Or le nombre des militaires, qui n’était en 1821 que de 701 pour 100,000 habitans, s’est élevé dix ans plus tard à 931, et à 996 en 1851 ; ce chiffre arrivait en 1861 à 1,213 en ne comptant que l’armée de terre. Au 1er juin 1861, déduction faite des corps étrangers et indigènes, l’armée française comprenait un effectif de 453,801 hommes répartis de la manière suivante ; 369,037 à l’intérieur, 52,160 en Afrique, 19,119 à Rome, 7,383 en Syrie et 6,102 en Chine, et si nous ajoutons le personnel actif de la marine, comprenant 15,574 individus à terre et 39,705 marins embarqués, nous arriverons, pour le total de nos forces, au chiffre de 509,080 hommes.

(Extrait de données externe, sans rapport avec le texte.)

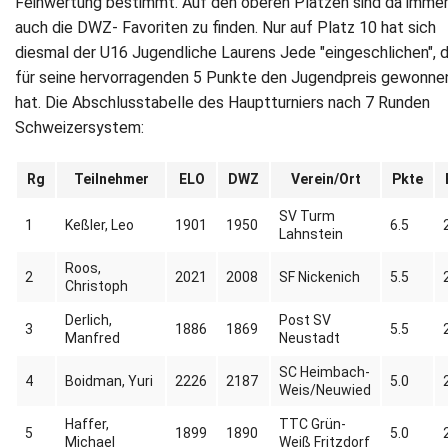
Feinwertung bestimmt. Auf den oberen Plätzen sind da imme
auch die DWZ- Favoriten zu finden. Nur auf Platz 10 hat sich
diesmal der U16 Jugendliche Laurens Jede "eingeschlichen", 
für seine hervorragenden 5 Punkte den Jugendpreis gewonne
hat. Die Abschlusstabelle des Hauptturniers nach 7 Runden
Schweizersystem:
Rg
Teilnehmer
ELO
DWZ
Verein/Ort
Pkte
SV Turm
1
Keßler, Leo
1901
1950
6.5
Lahnstein
Roos,
2
2021
2008
SF Nickenich
5.5
Christoph
Derlich,
Post SV
3
1886
1869
5.5
Manfred
Neustadt
SC Heimbach-
4
Boidman, Yuri
2226
2187
5.0
Weis/Neuwied
Haffer,
TTC Grün-
5
1899
1890
5.0
Michael
Weiß Fritzdorf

Il résulte de ces faits que l’âge moyen du mariage est en France très élevé ; de 1853 à 1860, il a varié pour l’homme de trente ans un mois à trente ans et six mois, pour la femme de vingt-six ans à vingt-six ans deux mois. Si cette cause d’infécondité relative des mariages est vraie, nous devrons constater, — chez les nations où le nombre des naissances est considérable, — un abaissement dans le chiffre de l’âge moyen des époux au moment du contrat. C’est en effet ce que nous trouvons en Angleterre, — le seul pays qui nous ait fourni les élémens statistiques indispensables à cette comparaison : — l’âge moyen au moment du mariage y est pour l’homme de vingt-cinq ans et pour la femme de vingt-quatre.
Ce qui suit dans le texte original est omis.